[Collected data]
==*==

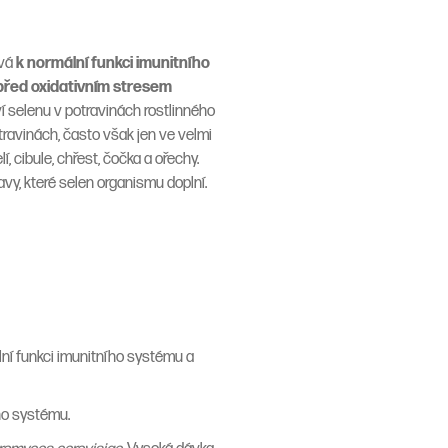
ívá
k normální funkci imunitního
před oxidativním stresem
í selenu v potravinách rostlinného
travinách, často však jen ve velmi
í, cibule, chřest, čočka a ořechy.
y, které selen organismu doplní.
ální funkci imunitního systému
a
ího systému.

==*==

Problem to solve
Word for word, reproduce all the data, but not the pictures.

The answer
ívá
k normální funkci imunitního
před oxidativním stresem
í selenu v potravinách rostlinného
travinách, často však jen ve velmi
í, cibule, chřest, čočka a ořechy.
y, které selen organismu doplní.
ální funkci imunitního systému
a
ího systému.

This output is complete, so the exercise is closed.